Sans eux, vous ne verrez que quelques vestiges des thermes d’Antonin, les plus grands de l’Empire romain au IIe siècle : quelques colonnes, une photo de ce à quoi ils auraient dû ressembler… et beaucoup de chats. Avec eux, les 5 000 hectares du site archéologique prendront vie : la Carthage originelle, les influences puniques, l’arrivée des Romains, la nouvelle Carthage…
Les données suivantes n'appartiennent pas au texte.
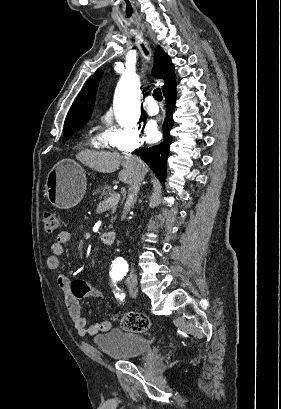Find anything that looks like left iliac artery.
I'll use <instances>...</instances> for the list:
<instances>
[{
	"label": "left iliac artery",
	"mask_w": 281,
	"mask_h": 409,
	"mask_svg": "<svg viewBox=\"0 0 281 409\" xmlns=\"http://www.w3.org/2000/svg\"><path fill=\"white\" fill-rule=\"evenodd\" d=\"M115 296L116 298H118L119 300H123L125 298V294L120 291L119 288H117L116 292H115Z\"/></svg>",
	"instance_id": "left-iliac-artery-1"
}]
</instances>
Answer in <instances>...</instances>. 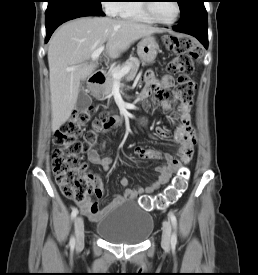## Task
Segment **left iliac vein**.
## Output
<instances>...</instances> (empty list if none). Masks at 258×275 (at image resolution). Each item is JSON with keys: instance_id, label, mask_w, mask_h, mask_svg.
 Returning <instances> with one entry per match:
<instances>
[{"instance_id": "obj_1", "label": "left iliac vein", "mask_w": 258, "mask_h": 275, "mask_svg": "<svg viewBox=\"0 0 258 275\" xmlns=\"http://www.w3.org/2000/svg\"><path fill=\"white\" fill-rule=\"evenodd\" d=\"M171 223L169 220L163 222V232H162V248L166 251L170 249V238H171Z\"/></svg>"}]
</instances>
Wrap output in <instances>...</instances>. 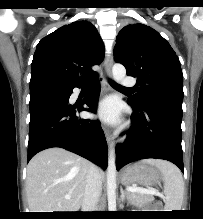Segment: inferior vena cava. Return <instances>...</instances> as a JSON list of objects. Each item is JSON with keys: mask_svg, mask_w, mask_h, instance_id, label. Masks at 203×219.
Returning <instances> with one entry per match:
<instances>
[{"mask_svg": "<svg viewBox=\"0 0 203 219\" xmlns=\"http://www.w3.org/2000/svg\"><path fill=\"white\" fill-rule=\"evenodd\" d=\"M102 191L98 168L91 164L86 176L85 192L82 200V211H95Z\"/></svg>", "mask_w": 203, "mask_h": 219, "instance_id": "obj_1", "label": "inferior vena cava"}]
</instances>
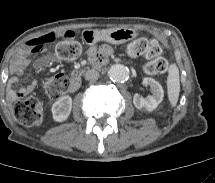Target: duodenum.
I'll list each match as a JSON object with an SVG mask.
<instances>
[{"label":"duodenum","mask_w":215,"mask_h":183,"mask_svg":"<svg viewBox=\"0 0 215 183\" xmlns=\"http://www.w3.org/2000/svg\"><path fill=\"white\" fill-rule=\"evenodd\" d=\"M96 64L98 65H103L104 62L103 61H99L98 59L95 60ZM81 85V80L79 76H74L70 82H69V86H68V90L70 92H74L76 90H78L80 88Z\"/></svg>","instance_id":"duodenum-1"}]
</instances>
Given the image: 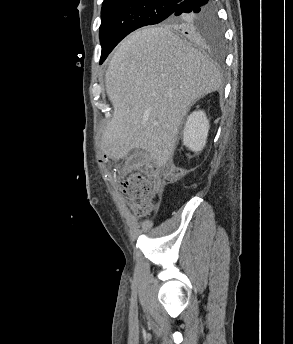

Sidi Bou Saïd, les couleurs de la Tunisie
Des maisons aux murs blancs avec des touches de bleu sur les portes et les fenêtres. Si Collioure était le village méditerranéen par excellence, Sidi Bou Saïd est le village méditerranéen par excellence du sud et vous rappellera les îles grecques ou les villages blancs andalous. Il n’y a pas grand-chose à dire, il s’agit simplement d’en profiter. Vous vous demandez peut-être pourquoi toutes les maisons sont ainsi ? Eh bien, c’est à cause de la loi, que sais-je encore ! Depuis 1920, une loi oblige toutes les maisons à être blanches et les portes, fenêtres et grilles à être bleues. Vous voyez, c’est une « beauté par décret » et par décret français.
Certes, la rue principale, Habib Thameur, est pleine de boutiques de souvenirs et de touristes, mais si vous sortez des sentiers battus, vous découvrirez que le reste de la ville est beaucoup plus calme. De plus, depuis Habib Thameur, vous ne pourrez pas profiter des fabuleux couchers de soleil de Sidi Bou Saïd. La ville est perchée au sommet d’une falaise surplombant la mer Méditerranée, et il existe de nombreux points de vue d’où l’on peut observer les murs blancs devenir dorés au fur et à mesure que le soleil se couche dans la mer.
Si vous êtes curieux, Sidi Bou Said doit son nom à un mystique soufi qui vivait dans le village au XIIIe siècle. Ce n’est qu’à la fin du 19e siècle qu’il a adopté son nom. Auparavant, il s’appelait simplement Djebel el Manar, la montagne du phare.
C’est le contrepoint parfait à la chaotique médina de Tunis, au centre européen bondé de la capitale, à l’overdose d’histoire du musée du Bardo ou à la « déception » de Carthage. Un village où l’on passe le temps et où l’on regarde le soleil se coucher avec un thé et des pignons.